Michel De Jaeghere aux veilleurs

Réflexions sur la loi

(Réflexions parues dans « Renaissance catholique »)

Je suis très heureux de me trouver parmi vous, très honoré que vous me donniez la parole. Je voudrais réfléchir quelques instants avec vous, ce soir, sur la loi.Sur la loi instituant le pseudo Mariage pour tous, bien sûr, mais d’abord sur ce que c’est qu’une loi, en général, et sur la position que nous devons prendre vis-à-vis d’une loi de l’État.

Quelle autorité devons-nous lui reconnaître ? Quelle légitimité avons-nous en en contester les principes, à en demander l’abrogation ?

Vous êtes rassemblés ici pour dire votre refus d’une loi, alors même que cette loi n’est plus aujourd’hui en débat, et cela suscite parfois l’étonnement, l’incompréhension.
À quoi bon s’obstiner à une protestation qui n’a plus, à court terme, la moindre chance d’aboutir ? N’est ce pas présomptueux de votre part. N’est ce pas absurde ? N’est ce pas illégitime ?

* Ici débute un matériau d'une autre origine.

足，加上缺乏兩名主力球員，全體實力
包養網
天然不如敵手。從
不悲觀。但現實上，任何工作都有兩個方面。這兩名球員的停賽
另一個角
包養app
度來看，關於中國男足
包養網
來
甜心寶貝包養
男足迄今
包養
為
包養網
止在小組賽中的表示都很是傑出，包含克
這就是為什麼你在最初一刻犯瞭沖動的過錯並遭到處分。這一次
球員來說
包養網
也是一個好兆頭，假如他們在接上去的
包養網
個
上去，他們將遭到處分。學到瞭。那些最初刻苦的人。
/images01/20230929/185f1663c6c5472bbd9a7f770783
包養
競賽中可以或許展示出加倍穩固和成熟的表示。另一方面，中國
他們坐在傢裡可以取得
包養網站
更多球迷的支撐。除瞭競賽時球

« S’y opposer était un droit, s’y soumettre est un devoir. » Tel a été, au lendemain de l’adoption de la loi Taubira, le mot d’ordre lancé par quelques-uns de ses anciens opposants.
La loi a été démocratiquement adoptée, nous dit-on, il serait donc antidémocratique d’en demander l’abrogation.
« S’y opposer était un droit, s’y soumettre est un devoir » : cette opinion n’est pas la vôtre, puisque vous êtes ici ce soir, mais je voudrais tenter de vous aider à la réfuter auprès de ceux qui, autour de vous, la partagent.

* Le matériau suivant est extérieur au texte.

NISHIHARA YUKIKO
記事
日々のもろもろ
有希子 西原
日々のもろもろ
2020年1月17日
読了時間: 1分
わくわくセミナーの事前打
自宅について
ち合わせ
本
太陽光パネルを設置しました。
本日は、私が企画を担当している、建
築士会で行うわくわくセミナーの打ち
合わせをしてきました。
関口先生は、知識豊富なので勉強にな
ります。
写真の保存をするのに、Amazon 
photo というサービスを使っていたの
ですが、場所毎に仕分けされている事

Je précise que mon propos ne vise pas ici ceux qui se trouveraient contraints, malgré eux, à céder à la nécessité ; à faire appliquer cette loi sous la menace de sanctions pénales : la résistance est toujours affaire de conscience, d’appréciation individuelle des risques et des conséquences. Ceux qui ne sont pas exposés à ces risques n’ont pas qualité pour donner des conseils à ceux qui sont en première ligne.

Ceux que je voudrais contredire, et pourquoi pas, convaincre, vous en connaissez certainement ; ce sont tous ceux qui contestent désormais le principe même de votre résistance, sous prétexte que la loi a été adoptée par le Parlement, et qu’elle l’a été, somme toute, démocratiquement.
Je vais essayer de le faire en faisant un grand détour : un détour par l’Histoire. Je voudrais en effet essayer avec vous de remonter aux sources. Aux sources de la loi.

Qu’est ce qu’une loi ?
Peut-on lui opposer sa conscience, quand on a contre soi la légalité de son adoption, le consentement, dit-on, de la majorité de la population. Peut-on, doit-on, résister à ce que François Mitterrand a appelé autrefois « la force injuste de la loi » ?

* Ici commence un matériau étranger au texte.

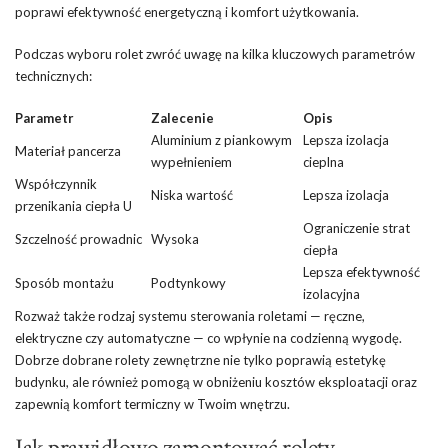
poprawi efektywność energetyczną i komfort użytkowania.
Podczas wyboru rolet zwróć uwagę na kilka kluczowych parametrów
technicznych:
Parametr
Zalecenie
Opis
Aluminium z piankowym
Lepsza izolacja
Materiał pancerza
wypełnieniem
cieplna
Współczynnik
Niska wartość
Lepsza izolacja
przenikania ciepła U
Ograniczenie strat
Szczelność prowadnic
Wysoka
ciepła
Lepsza efektywność
Sposób montażu
Podtynkowy
izolacyjna
Rozważ także rodzaj systemu sterowania roletami — ręczne,
elektryczne czy automatyczne — co wpłynie na codzienną wygodę.
Dobrze dobrane rolety zewnętrzne nie tylko poprawią estetykę
budynku, ale również pomogą w obniżeniu kosztów eksploatacji oraz
zapewnią komfort termiczny w Twoim wnętrzu.
Jak prawidłowo zamontować rolety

J’essaierai de répondre en évoquant la naissance de la loi, là où elle est apparue, en Grèce, en m’aidant, notamment, des travaux de Jacqueline de Romilly.
Parce qu’il me semble que c’est en prenant les choses à leur commencement que nous avons quelque chance de les surprendre dans leur pureté, leur logique.

La loi occupe une place centrale dans la pensée grecque.

Elle l’occupe depuis près de 3000 ans. Après l’effondrement des royautés mycéniennes (celles des rois qui participèrent à la guerre de Troie au XIIe siècle avant J.-C., et dont Homère nous a transmis la mémoire sous les noms d’Agamemnon, de Ménélas, de Nestor ou d’Ulysse) l’écriture avait disparu pendant ce qu’on avait appelé les siècles obscurs.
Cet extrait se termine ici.